Appena ventenne, Antonio Mancini traveste da omicida un bambino napoletano – Luigiello, uno dei suoi “modellini” – e lo fa posare per Dopo il duello (1872), ora alla GAM di Torino. Nel dipinto si mescolano e sovrappongono numerosi livelli di finzione: il bambino è troppo piccolo per aver davvero partecipato a un duello. Escludendo la possibilità di una rappresentazione teatrale, unico soggetto possibile del dipinto è l’atto stesso del mettere in posa, dell’inscenare, del ricostruire nello spazio dello studio frammenti di una realtà finzionale che serva da stimolo e da sfida alla pratica pittorica. Il contesto narrativo soltanto abbozzato è appena sufficiente a giustificare, offrendo un pretesto, un pezzo di bravura: il sangue sullo straccio in primo piano, il rosso sul bianco.

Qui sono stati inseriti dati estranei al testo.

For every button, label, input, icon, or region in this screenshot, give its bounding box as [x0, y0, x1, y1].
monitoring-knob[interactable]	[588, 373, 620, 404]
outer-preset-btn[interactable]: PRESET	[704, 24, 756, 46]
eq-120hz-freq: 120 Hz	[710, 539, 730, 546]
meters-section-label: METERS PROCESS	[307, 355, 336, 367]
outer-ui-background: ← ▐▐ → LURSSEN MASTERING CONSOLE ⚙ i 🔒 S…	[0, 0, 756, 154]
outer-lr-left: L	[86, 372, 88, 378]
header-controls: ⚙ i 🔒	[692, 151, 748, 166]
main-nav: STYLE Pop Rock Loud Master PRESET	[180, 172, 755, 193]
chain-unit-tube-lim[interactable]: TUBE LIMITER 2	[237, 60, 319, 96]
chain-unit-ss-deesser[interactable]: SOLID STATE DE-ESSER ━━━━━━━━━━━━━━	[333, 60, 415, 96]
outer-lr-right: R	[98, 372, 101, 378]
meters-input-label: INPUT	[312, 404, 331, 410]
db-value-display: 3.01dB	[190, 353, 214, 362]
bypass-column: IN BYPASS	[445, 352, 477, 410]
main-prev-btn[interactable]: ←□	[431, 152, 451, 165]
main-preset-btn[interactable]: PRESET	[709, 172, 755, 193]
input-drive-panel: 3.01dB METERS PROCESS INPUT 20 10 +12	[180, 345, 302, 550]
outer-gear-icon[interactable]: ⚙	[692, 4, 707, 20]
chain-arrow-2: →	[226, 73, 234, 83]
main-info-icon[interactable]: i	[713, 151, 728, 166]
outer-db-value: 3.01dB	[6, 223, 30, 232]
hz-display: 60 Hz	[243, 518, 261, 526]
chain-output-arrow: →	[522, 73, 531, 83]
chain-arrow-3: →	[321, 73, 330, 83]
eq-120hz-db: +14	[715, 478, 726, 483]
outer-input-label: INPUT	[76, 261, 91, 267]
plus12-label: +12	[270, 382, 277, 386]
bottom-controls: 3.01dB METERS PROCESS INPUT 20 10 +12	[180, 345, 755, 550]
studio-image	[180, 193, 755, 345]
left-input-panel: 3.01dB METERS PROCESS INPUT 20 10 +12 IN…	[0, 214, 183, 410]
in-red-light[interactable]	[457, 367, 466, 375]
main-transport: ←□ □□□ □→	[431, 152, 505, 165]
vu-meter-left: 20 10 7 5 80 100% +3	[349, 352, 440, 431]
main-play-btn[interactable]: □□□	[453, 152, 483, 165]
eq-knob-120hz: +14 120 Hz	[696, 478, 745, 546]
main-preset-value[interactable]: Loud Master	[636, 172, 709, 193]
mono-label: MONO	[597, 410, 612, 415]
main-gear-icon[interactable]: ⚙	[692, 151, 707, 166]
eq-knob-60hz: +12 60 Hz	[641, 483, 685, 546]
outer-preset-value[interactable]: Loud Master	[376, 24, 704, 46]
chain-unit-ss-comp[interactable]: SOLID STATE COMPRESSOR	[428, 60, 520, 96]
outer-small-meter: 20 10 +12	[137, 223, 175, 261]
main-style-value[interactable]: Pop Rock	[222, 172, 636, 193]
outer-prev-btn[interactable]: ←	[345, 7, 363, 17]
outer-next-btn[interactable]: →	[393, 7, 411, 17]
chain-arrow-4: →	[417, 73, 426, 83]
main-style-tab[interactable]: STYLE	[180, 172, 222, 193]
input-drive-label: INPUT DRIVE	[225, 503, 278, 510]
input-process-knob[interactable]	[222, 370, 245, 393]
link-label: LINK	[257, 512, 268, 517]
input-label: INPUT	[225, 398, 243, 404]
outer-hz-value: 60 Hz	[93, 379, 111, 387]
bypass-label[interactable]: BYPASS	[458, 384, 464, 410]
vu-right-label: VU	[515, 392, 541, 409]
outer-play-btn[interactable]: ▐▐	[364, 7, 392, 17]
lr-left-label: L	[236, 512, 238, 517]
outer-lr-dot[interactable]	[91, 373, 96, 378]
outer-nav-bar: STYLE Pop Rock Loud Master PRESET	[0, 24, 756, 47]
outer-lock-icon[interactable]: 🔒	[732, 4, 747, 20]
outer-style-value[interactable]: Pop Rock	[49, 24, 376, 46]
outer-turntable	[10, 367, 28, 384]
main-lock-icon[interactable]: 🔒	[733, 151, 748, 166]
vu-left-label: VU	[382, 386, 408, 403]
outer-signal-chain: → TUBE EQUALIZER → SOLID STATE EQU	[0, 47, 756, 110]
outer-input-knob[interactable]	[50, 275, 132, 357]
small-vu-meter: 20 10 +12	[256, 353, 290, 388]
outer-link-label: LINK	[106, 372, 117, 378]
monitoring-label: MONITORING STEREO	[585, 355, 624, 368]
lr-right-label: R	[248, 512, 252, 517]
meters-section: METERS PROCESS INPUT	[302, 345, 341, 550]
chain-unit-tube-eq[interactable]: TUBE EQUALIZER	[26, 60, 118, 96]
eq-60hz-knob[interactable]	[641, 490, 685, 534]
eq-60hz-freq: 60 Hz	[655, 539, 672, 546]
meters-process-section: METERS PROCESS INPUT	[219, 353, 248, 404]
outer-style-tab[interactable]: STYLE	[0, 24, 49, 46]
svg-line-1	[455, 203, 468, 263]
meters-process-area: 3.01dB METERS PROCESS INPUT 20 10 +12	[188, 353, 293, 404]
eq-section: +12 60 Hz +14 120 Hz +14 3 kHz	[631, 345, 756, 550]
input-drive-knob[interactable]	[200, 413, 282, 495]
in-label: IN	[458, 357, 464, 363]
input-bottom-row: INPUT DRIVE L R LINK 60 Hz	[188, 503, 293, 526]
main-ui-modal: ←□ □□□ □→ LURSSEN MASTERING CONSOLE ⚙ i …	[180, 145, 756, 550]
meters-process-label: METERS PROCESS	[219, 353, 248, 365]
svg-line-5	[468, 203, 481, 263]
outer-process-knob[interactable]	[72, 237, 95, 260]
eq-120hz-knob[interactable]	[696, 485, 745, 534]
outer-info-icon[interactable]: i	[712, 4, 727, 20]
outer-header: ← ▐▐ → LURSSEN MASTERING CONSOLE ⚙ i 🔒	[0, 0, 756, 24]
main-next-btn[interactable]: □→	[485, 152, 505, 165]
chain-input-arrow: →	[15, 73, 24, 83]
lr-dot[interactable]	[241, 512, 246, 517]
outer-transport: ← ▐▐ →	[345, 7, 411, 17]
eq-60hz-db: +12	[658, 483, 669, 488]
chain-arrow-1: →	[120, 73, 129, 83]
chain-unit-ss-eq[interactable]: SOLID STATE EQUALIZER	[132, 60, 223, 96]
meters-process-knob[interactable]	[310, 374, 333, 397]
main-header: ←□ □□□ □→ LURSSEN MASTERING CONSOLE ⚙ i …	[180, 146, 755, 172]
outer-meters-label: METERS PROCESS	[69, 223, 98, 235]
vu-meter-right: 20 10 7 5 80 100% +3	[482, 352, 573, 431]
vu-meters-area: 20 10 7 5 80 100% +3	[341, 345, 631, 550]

In un piccolo olio su tavola, UNTITLED (2023), Leonardo Pellicanò trasporta il volto alienato di quel modellino in un nuovo spazio pittorico. Saltato lo straccio, saltata la stanza, saltato ogni pretesto narrativo, rimane soltanto l’emotività confusa dello sguardo di Luigiello. Gli occhi chiusi e la massa di ricci ne garantiscono la riconoscibilità nonostante la mancanza di ogni elemento contestuale, mentre sulla superficie del quadro si addensano altre, vaghe concrezioni figurative: un cavallo, un cane, ombre e sagome di altri personaggi, in parte prelevati dal catalogo di giocattoli giapponesi Unai no to mo (1891-1924). UNTITLED è parte di una serie di diciotto dipinti di piccolo formato esposta nei primi mesi del 2023 in due mostre personali a Zurigo e Parigi: “OltrePanico!” da Sentiment e “Repair is the dream” da Campoli Presti. Si tratta dell’unico dipinto della serie montato in una cornice a cassetta di legno anziché d’acciaio, l’unico a rappresentare un volto riconoscibile. UNTITLED è emblematico dell’approccio di Pellicanò a Mancini e, più in generale, ad altre storie dell’arte:
La mia non è una trasposizione citazionistica da un momento pittorico a un altro, ma una connessione spirituale di immedesimazione […] In Dopo il duello non vedo un esercizio pittorico e compositivo, ma un dramma solitario di risentimento e caducità che è espresso dall’emozionalità del bambino […] Il bambino di Mancini per me diventa come un dáimōn personale, una figura rimasta avvolta nel suo enigma e innocenza originari, che io desidero recuperare per portare avanti la sua storia. 1
Esiste, in forma ancora privata, un libro d’artista utile ad afferrare le intenzioni che alimentano questo processo di immedesimazione: Levian. Il testo – un montaggio di disegni, narrazioni, brani poetici e presenze artistiche – è concepito da Pellicanò come “un percorso iniziatico da essere umano, pittore, amante, essere emotivo e spirituale, bambino cresciuto, persona che morirà, che ama, che abbandona, che sbaglia, che si pente, che ‘cade da cavallo’, un modo per integrare in un sistema macro-narrativo e in un’ottica simbolica esperienze personali o di persone vicine a me”. 2
La vicenda e le situazioni narrate, quelle dell’eroe eponimo, dichiarato alter ego infantile dell’artista, costruiscono un mondo alternativo, uno spazio epico cui sembrano appartenere anche le immagini fissate nei dipinti. L’impalcatura favolosa di Levian è puntellata di presenze artistiche, figure del passato che alimentano e allo stesso tempo dichiarano il processo di identificazione empatica ricercato da Pellicanò. Tra queste vi è ancora Luigiello, il fanciullo protagonista anche di un altro dipinto di Mancini: il Ragazzo con soldatini (1876), riprodotto all’interno del libro. Il travestimento borghese è lo stesso di Dopo il duello, ma ora il riferimento violento è trasposto su un piano di realtà ancora più distante: il gioco dei soldatini raffigurato in primo piano, simulacro di battaglia, parrebbe infatti rimandare alla coeva guerra russo-turca. Ancora una volta, il bambino assume il ruolo del protagonista senza compiere alcuna azione evidente: pensieroso, è assorbito da un gioco più grande di lui. Spostando i soldatini come Luigiello, saltando tra realtà e rappresentazione (il quadro/il gioco/la guerra), Pellicanò mescola i piani della narrazione e, con la complicità di Mancini, rivela il potere demoniaco dei giocattoli.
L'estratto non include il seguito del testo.